We teachers put up with a lot. But there’s a reason we do that. We do it because we love teaching and because we care about our students. We do it because we want to impact our students in a positive way, to help them learn and improve their lives as much as we can. We wonder what will be in the future for them, and we try to make that future the best possible outcome we can help make.
I enjoy teaching immensely. I love my students and care a great deal about them. I worry about many of them. I want them to have the best education in all regards, but I know that is too often not what they’re getting. When supplies run out in the Spring; or when assistants who do so much to help the students have to be let go; or when classrooms designed for twenty to twenty-five students at most become crammed with thirty or more; or when parents refuse to help their child/children with homework, feed them adequately, provide them with decent clothing, supplies, or any sort of stable home life; or when a child is being, or has been, abused; or when the standards have been changed, dumbing down the content and leaving so much out; or when good teachers decide to give up under all the pressure; or when a student gives up on himself/herself, which breaks my heart to see happen, I know the students aren’t getting what they need under any of those very common circumstances. Every day, in so many ways, is a reminder of how lucky I was growing up. I would never proclaim to be the smartest person in the world, or to have always had the best. When I was very young, I actually struggled a great deal in school and often had limited resources. As I got older, I caught up though, despite any limitations. I thank my parents and many of my teachers for doing so much to help me catch up. They worked with me and inspired me to be something better.

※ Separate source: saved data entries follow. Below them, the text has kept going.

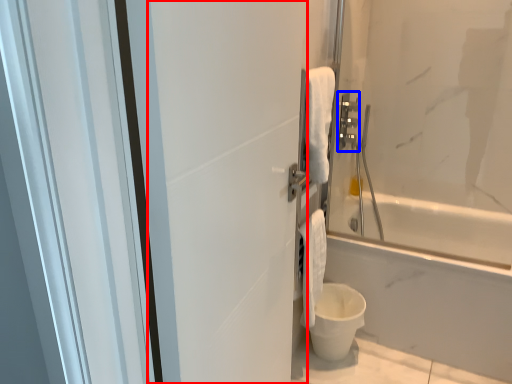 Question: Which point is further to the camera, screen door (highlighted by a red box) or towel bar (highlighted by a blue box)?

Choices:
 (A) screen door
 (B) towel bar

Answer: (B) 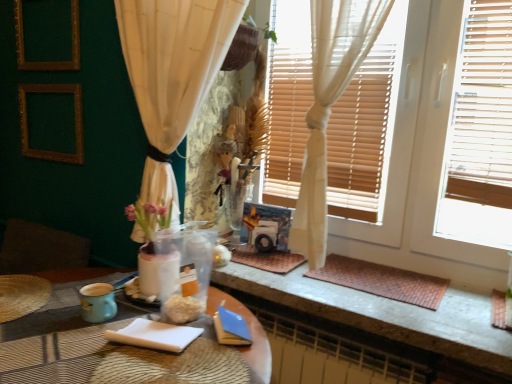 Question: Can you confirm if brown woven mat at lower right is shorter than white wood window frame at upper right?

Choices:
 (A) no
 (B) yes

Answer: (B)

Question: Considering the relative positions of brown woven mat at lower right and white wood window frame at upper right in the image provided, is brown woven mat at lower right in front of white wood window frame at upper right?

Choices:
 (A) no
 (B) yes

Answer: (A)

Question: Is brown woven mat at lower right thinner than white wood window frame at upper right?

Choices:
 (A) no
 (B) yes

Answer: (A)

Question: Is brown woven mat at lower right further to camera compared to white wood window frame at upper right?

Choices:
 (A) yes
 (B) no

Answer: (A)

Question: Is brown woven mat at lower right far from white wood window frame at upper right?

Choices:
 (A) yes
 (B) no

Answer: (B)

Question: From a real-world perspective, relative to white paper notepad at lower center, is gold textured picture frame at upper left, the 2th picture frame from the top, vertically above or below?

Choices:
 (A) below
 (B) above

Answer: (B)

Question: Does point (23, 140) appear closer or farther from the camera than point (129, 337)?

Choices:
 (A) closer
 (B) farther

Answer: (B)

Question: From the image's perspective, is gold textured picture frame at upper left, the 1th picture frame when ordered from bottom to top, above or below white paper notepad at lower center?

Choices:
 (A) below
 (B) above

Answer: (B)

Question: Choose the correct answer: Is gold textured picture frame at upper left, the 2th picture frame from the top, inside white paper notepad at lower center or outside it?

Choices:
 (A) outside
 (B) inside

Answer: (A)

Question: Considering the positions of gold textured picture frame at upper left, the 1th picture frame when ordered from bottom to top, and teal ceramic mug at lower left in the image, is gold textured picture frame at upper left, the 1th picture frame when ordered from bottom to top, taller or shorter than teal ceramic mug at lower left?

Choices:
 (A) tall
 (B) short

Answer: (A)

Question: In the image, is gold textured picture frame at upper left, the 1th picture frame when ordered from bottom to top, positioned in front of or behind teal ceramic mug at lower left?

Choices:
 (A) front
 (B) behind

Answer: (B)

Question: Is gold textured picture frame at upper left, the 1th picture frame when ordered from bottom to top, wider or thinner than teal ceramic mug at lower left?

Choices:
 (A) thin
 (B) wide

Answer: (A)

Question: Is point (32, 84) closer or farther from the camera than point (102, 286)?

Choices:
 (A) closer
 (B) farther

Answer: (B)

Question: From the image's perspective, is white wood window frame at upper right above or below white paper notepad at lower center?

Choices:
 (A) below
 (B) above

Answer: (B)

Question: Relative to white paper notepad at lower center, is white wood window frame at upper right in front or behind?

Choices:
 (A) front
 (B) behind

Answer: (A) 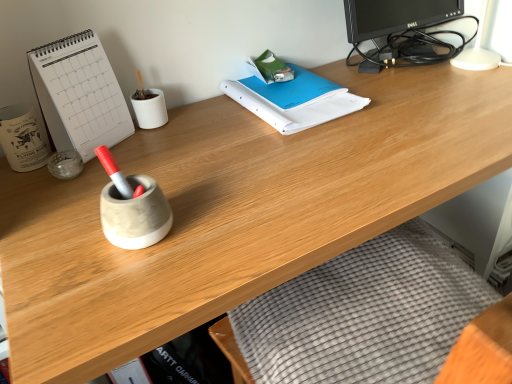 Question: Are transparent glass jar at left, which appears as the second stationery when viewed from the left, and black glossy monitor at upper right far apart?

Choices:
 (A) yes
 (B) no

Answer: (B)

Question: Is black glossy monitor at upper right at the back of transparent glass jar at left, arranged as the 1th stationery when viewed from the right?

Choices:
 (A) no
 (B) yes

Answer: (A)

Question: Considering the relative sizes of transparent glass jar at left, arranged as the 1th stationery when viewed from the right, and black glossy monitor at upper right in the image provided, is transparent glass jar at left, arranged as the 1th stationery when viewed from the right, shorter than black glossy monitor at upper right?

Choices:
 (A) yes
 (B) no

Answer: (A)

Question: Does transparent glass jar at left, which appears as the second stationery when viewed from the left, appear on the right side of black glossy monitor at upper right?

Choices:
 (A) no
 (B) yes

Answer: (A)

Question: Can you confirm if transparent glass jar at left, arranged as the 1th stationery when viewed from the right, is wider than black glossy monitor at upper right?

Choices:
 (A) yes
 (B) no

Answer: (B)

Question: Considering the relative positions of transparent glass jar at left, which appears as the second stationery when viewed from the left, and black glossy monitor at upper right in the image provided, is transparent glass jar at left, which appears as the second stationery when viewed from the left, to the left of black glossy monitor at upper right from the viewer's perspective?

Choices:
 (A) no
 (B) yes

Answer: (B)

Question: Does transparent glass jar at left, arranged as the 1th stationery when viewed from the right, have a lesser height compared to white paper at left?

Choices:
 (A) yes
 (B) no

Answer: (A)

Question: From the image's perspective, is transparent glass jar at left, which appears as the second stationery when viewed from the left, beneath white paper at left?

Choices:
 (A) yes
 (B) no

Answer: (A)

Question: Can you confirm if transparent glass jar at left, arranged as the 1th stationery when viewed from the right, is bigger than white paper at left?

Choices:
 (A) yes
 (B) no

Answer: (B)

Question: From a real-world perspective, is transparent glass jar at left, which appears as the second stationery when viewed from the left, over white paper at left?

Choices:
 (A) yes
 (B) no

Answer: (B)

Question: From a real-world perspective, does transparent glass jar at left, which appears as the second stationery when viewed from the left, sit lower than white paper at left?

Choices:
 (A) no
 (B) yes

Answer: (B)

Question: Is transparent glass jar at left, arranged as the 1th stationery when viewed from the right, taller than white paper at left?

Choices:
 (A) no
 (B) yes

Answer: (A)

Question: Considering the relative sizes of blue paper binder at center and transparent glass jar at left, arranged as the 1th stationery when viewed from the right, in the image provided, is blue paper binder at center thinner than transparent glass jar at left, arranged as the 1th stationery when viewed from the right,?

Choices:
 (A) no
 (B) yes

Answer: (A) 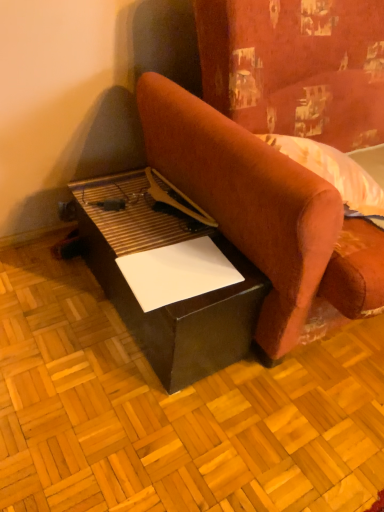 Where is `vacant area on top of white paper at lower center (from a real-world perspective)`? vacant area on top of white paper at lower center (from a real-world perspective) is located at coordinates (180, 268). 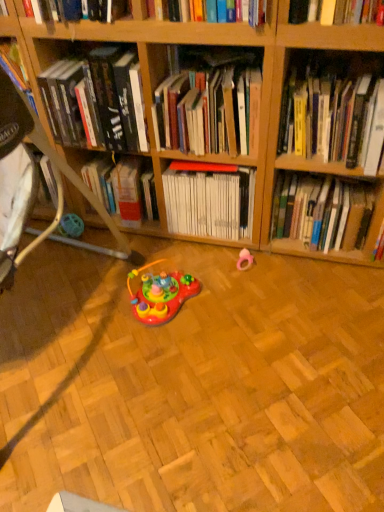 Image resolution: width=384 pixels, height=512 pixels. What do you see at coordinates (209, 200) in the screenshot?
I see `white matte book at center, which is the 3th book in right-to-left order` at bounding box center [209, 200].

This screenshot has height=512, width=384. Find the location of `hardcover book at center, which is the 1th book in right-to-left order`. hardcover book at center, which is the 1th book in right-to-left order is located at coordinates [x=323, y=211].

Locate an element on the screen. The width and height of the screenshot is (384, 512). hardcover book at upper center, the 1th book in the left-to-right sequence is located at coordinates (96, 100).

What is the approximate width of shiny plastic toy at center, placed as the 2th toy when sorted from right to left?

shiny plastic toy at center, placed as the 2th toy when sorted from right to left, is 12.24 inches in width.

Identify the location of white matte book at center, which is the 3th book in right-to-left order. point(209,200).

Is white matte book at center, which appears as the third book when viewed from the left, outside of hardcover book at center, which is the 1th book in right-to-left order?

Yes, white matte book at center, which appears as the third book when viewed from the left, is outside of hardcover book at center, which is the 1th book in right-to-left order.

Locate an element on the screen. The height and width of the screenshot is (512, 384). book that is under the hardcover book at center, which is the 1th book in right-to-left order (from a real-world perspective) is located at coordinates (209, 200).

How many degrees apart are the facing directions of white matte book at center, which is the 3th book in right-to-left order, and hardcover book at center, which is the 1th book in right-to-left order?

0.000597 degrees.

Considering the positions of objects shiny plastic toy at center, which is the first toy in left-to-right order, and hardcover book at center, marked as the fifth book in a left-to-right arrangement, in the image provided, who is behind, shiny plastic toy at center, which is the first toy in left-to-right order, or hardcover book at center, marked as the fifth book in a left-to-right arrangement,?

shiny plastic toy at center, which is the first toy in left-to-right order.

At what (x,y) coordinates should I click in order to perform the action: click on toy that is the 1st one when counting backward from the hardcover book at center, marked as the fifth book in a left-to-right arrangement. Please return your answer as a coordinate pair (x, y). Looking at the image, I should click on (160, 294).

From a real-world perspective, is shiny plastic toy at center, placed as the 2th toy when sorted from right to left, beneath hardcover book at center, which is the 1th book in right-to-left order?

Correct, in the physical world, shiny plastic toy at center, placed as the 2th toy when sorted from right to left, is lower than hardcover book at center, which is the 1th book in right-to-left order.

Does yellow hardcover book at upper right, acting as the fourth book starting from the left, have a greater height compared to hardcover book at upper center, the 1th book in the left-to-right sequence?

Incorrect, the height of yellow hardcover book at upper right, acting as the fourth book starting from the left, is not larger of that of hardcover book at upper center, the 1th book in the left-to-right sequence.

Which object is further away from the camera, yellow hardcover book at upper right, the 2th book positioned from the right, or hardcover book at upper center, the 5th book when ordered from right to left?

Positioned behind is hardcover book at upper center, the 5th book when ordered from right to left.

Image resolution: width=384 pixels, height=512 pixels. There is a yellow hardcover book at upper right, acting as the fourth book starting from the left. What are the coordinates of `the 2nd book above it (from the image's perspective)` in the screenshot? It's located at (96, 100).

From a real-world perspective, which is physically above, yellow hardcover book at upper right, acting as the fourth book starting from the left, or hardcover book at upper center, the 5th book when ordered from right to left?

hardcover book at upper center, the 5th book when ordered from right to left, is physically above.

Considering the sizes of hardcover book at upper center, the 5th book when ordered from right to left, and yellow hardcover book at upper right, the 2th book positioned from the right, in the image, is hardcover book at upper center, the 5th book when ordered from right to left, bigger or smaller than yellow hardcover book at upper right, the 2th book positioned from the right,?

Considering their sizes, hardcover book at upper center, the 5th book when ordered from right to left, takes up more space than yellow hardcover book at upper right, the 2th book positioned from the right.

Consider the image. Which is in front, hardcover book at upper center, the 1th book in the left-to-right sequence, or yellow hardcover book at upper right, the 2th book positioned from the right?

yellow hardcover book at upper right, the 2th book positioned from the right, is more forward.

From a real-world perspective, starting from the hardcover book at upper center, the 1th book in the left-to-right sequence, which book is the 2nd one below it? Please provide its 2D coordinates.

[(333, 118)]

Considering the relative sizes of hardcover book at upper center, the 5th book when ordered from right to left, and yellow hardcover book at upper right, the 2th book positioned from the right, in the image provided, is hardcover book at upper center, the 5th book when ordered from right to left, wider than yellow hardcover book at upper right, the 2th book positioned from the right,?

Correct, the width of hardcover book at upper center, the 5th book when ordered from right to left, exceeds that of yellow hardcover book at upper right, the 2th book positioned from the right.

Considering the relative positions of hardcover book at upper center, the 5th book when ordered from right to left, and hardcover books at center, positioned as the second book in left-to-right order, in the image provided, is hardcover book at upper center, the 5th book when ordered from right to left, to the left or to the right of hardcover books at center, positioned as the second book in left-to-right order,?

Clearly, hardcover book at upper center, the 5th book when ordered from right to left, is on the left of hardcover books at center, positioned as the second book in left-to-right order, in the image.

Does hardcover book at upper center, the 1th book in the left-to-right sequence, come behind hardcover books at center, the 4th book from the right?

Yes, hardcover book at upper center, the 1th book in the left-to-right sequence, is further from the viewer.

Does point (57, 63) appear closer or farther from the camera than point (228, 117)?

Point (57, 63) is farther from the camera than point (228, 117).

Who is smaller, hardcover book at upper center, the 1th book in the left-to-right sequence, or hardcover books at center, positioned as the second book in left-to-right order?

Smaller between the two is hardcover books at center, positioned as the second book in left-to-right order.

Is hardcover books at center, the 4th book from the right, not near hardcover book at center, which is the 1th book in right-to-left order?

No, there isn't a large distance between hardcover books at center, the 4th book from the right, and hardcover book at center, which is the 1th book in right-to-left order.

Which of these two, hardcover books at center, positioned as the second book in left-to-right order, or hardcover book at center, which is the 1th book in right-to-left order, is bigger?

hardcover book at center, which is the 1th book in right-to-left order.

What's the angular difference between hardcover books at center, positioned as the second book in left-to-right order, and hardcover book at center, marked as the fifth book in a left-to-right arrangement,'s facing directions?

The facing directions of hardcover books at center, positioned as the second book in left-to-right order, and hardcover book at center, marked as the fifth book in a left-to-right arrangement, are 0.00111 degrees apart.

Image resolution: width=384 pixels, height=512 pixels. Identify the location of the 2nd book in front of the hardcover book at center, which is the 1th book in right-to-left order, starting your count from the anchor. (210, 103).

Is the surface of hardcover book at center, marked as the fifth book in a left-to-right arrangement, in direct contact with yellow hardcover book at upper right, the 2th book positioned from the right?

hardcover book at center, marked as the fifth book in a left-to-right arrangement, is not next to yellow hardcover book at upper right, the 2th book positioned from the right, and they're not touching.

From a real-world perspective, is hardcover book at center, which is the 1th book in right-to-left order, positioned under yellow hardcover book at upper right, the 2th book positioned from the right, based on gravity?

Correct, in the physical world, hardcover book at center, which is the 1th book in right-to-left order, is lower than yellow hardcover book at upper right, the 2th book positioned from the right.

Which object is positioned more to the right, hardcover book at center, marked as the fifth book in a left-to-right arrangement, or yellow hardcover book at upper right, the 2th book positioned from the right?

From the viewer's perspective, hardcover book at center, marked as the fifth book in a left-to-right arrangement, appears more on the right side.

The height and width of the screenshot is (512, 384). In order to click on the 2nd book below when counting from the yellow hardcover book at upper right, acting as the fourth book starting from the left (from the image's perspective) in this screenshot , I will do `click(323, 211)`.

I want to click on book that is the 2nd one when counting rightward from the white matte book at center, which is the 3th book in right-to-left order, so click(x=323, y=211).

This screenshot has width=384, height=512. Find the location of `the 1st book above when counting from the shiny plastic toy at center, placed as the 2th toy when sorted from right to left (from the image's perspective)`. the 1st book above when counting from the shiny plastic toy at center, placed as the 2th toy when sorted from right to left (from the image's perspective) is located at coordinates (323, 211).

Estimate the real-world distances between objects in this image. Which object is further from yellow hardcover book at upper right, the 2th book positioned from the right, shiny plastic toy at center, which is the first toy in left-to-right order, or hardcover book at center, which is the 1th book in right-to-left order?

Based on the image, shiny plastic toy at center, which is the first toy in left-to-right order, appears to be further to yellow hardcover book at upper right, the 2th book positioned from the right.

Based on their spatial positions, is hardcover books at center, positioned as the second book in left-to-right order, or yellow hardcover book at upper right, acting as the fourth book starting from the left, further from hardcover book at upper center, the 1th book in the left-to-right sequence?

yellow hardcover book at upper right, acting as the fourth book starting from the left, is further to hardcover book at upper center, the 1th book in the left-to-right sequence.

Estimate the real-world distances between objects in this image. Which object is further from white matte book at center, which appears as the third book when viewed from the left, pink rubber ring at center, which is the first toy in right-to-left order, or hardcover book at center, marked as the fifth book in a left-to-right arrangement?

hardcover book at center, marked as the fifth book in a left-to-right arrangement, is positioned further to the anchor white matte book at center, which appears as the third book when viewed from the left.

When comparing their distances from yellow hardcover book at upper right, acting as the fourth book starting from the left, does shiny plastic toy at center, which is the first toy in left-to-right order, or hardcover book at upper center, the 5th book when ordered from right to left, seem further?

Among the two, shiny plastic toy at center, which is the first toy in left-to-right order, is located further to yellow hardcover book at upper right, acting as the fourth book starting from the left.

When comparing their distances from white matte book at center, which is the 3th book in right-to-left order, does hardcover book at upper center, the 1th book in the left-to-right sequence, or shiny plastic toy at center, placed as the 2th toy when sorted from right to left, seem further?

The object further to white matte book at center, which is the 3th book in right-to-left order, is hardcover book at upper center, the 1th book in the left-to-right sequence.

Considering their positions, is pink rubber ring at center, which is the first toy in right-to-left order, positioned closer to white matte book at center, which is the 3th book in right-to-left order, than shiny plastic toy at center, placed as the 2th toy when sorted from right to left?

Among the two, pink rubber ring at center, which is the first toy in right-to-left order, is located nearer to white matte book at center, which is the 3th book in right-to-left order.

Which object lies further to the anchor point hardcover book at center, marked as the fifth book in a left-to-right arrangement, hardcover books at center, positioned as the second book in left-to-right order, or hardcover book at upper center, the 5th book when ordered from right to left?

hardcover book at upper center, the 5th book when ordered from right to left, lies further to hardcover book at center, marked as the fifth book in a left-to-right arrangement, than the other object.

When comparing their distances from pink rubber ring at center, which is the first toy in right-to-left order, does white matte book at center, which appears as the third book when viewed from the left, or shiny plastic toy at center, which is the first toy in left-to-right order, seem closer?

white matte book at center, which appears as the third book when viewed from the left.

Where is `book between white matte book at center, which is the 3th book in right-to-left order, and hardcover book at center, marked as the fifth book in a left-to-right arrangement, from left to right`? Image resolution: width=384 pixels, height=512 pixels. book between white matte book at center, which is the 3th book in right-to-left order, and hardcover book at center, marked as the fifth book in a left-to-right arrangement, from left to right is located at coordinates (333, 118).

Where is `toy between hardcover book at upper center, the 1th book in the left-to-right sequence, and shiny plastic toy at center, which is the first toy in left-to-right order, vertically`? toy between hardcover book at upper center, the 1th book in the left-to-right sequence, and shiny plastic toy at center, which is the first toy in left-to-right order, vertically is located at coordinates (245, 260).

Image resolution: width=384 pixels, height=512 pixels. I want to click on toy that lies between white matte book at center, which is the 3th book in right-to-left order, and shiny plastic toy at center, which is the first toy in left-to-right order, from top to bottom, so click(x=245, y=260).

Identify the location of toy between white matte book at center, which appears as the third book when viewed from the left, and hardcover book at center, which is the 1th book in right-to-left order, in the horizontal direction. Image resolution: width=384 pixels, height=512 pixels. (245, 260). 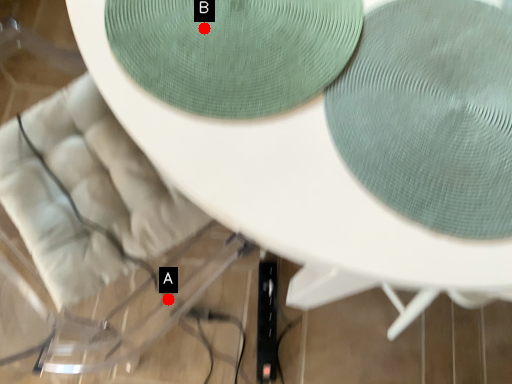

Those who can, do. Those who can’t… certainly do not teach, and have no place in education. To teach, you must do so very much. You must know the content, know how to use multiple teaching strategies, manage classroom behavior, plan your lessons, communicate well with your students, parents, and coworkers, give of your own time and money on many occasions, be responsible at all times, and challenge your students to go above and beyond. You are often not just a teacher, but a parent as well. You are a role model and an example for which your students can look up to. But above all the things you do, you must first and foremost always care. Most all teachers I know do care—that’s why they became teachers in the first place. I just wish so many more people would recognize this.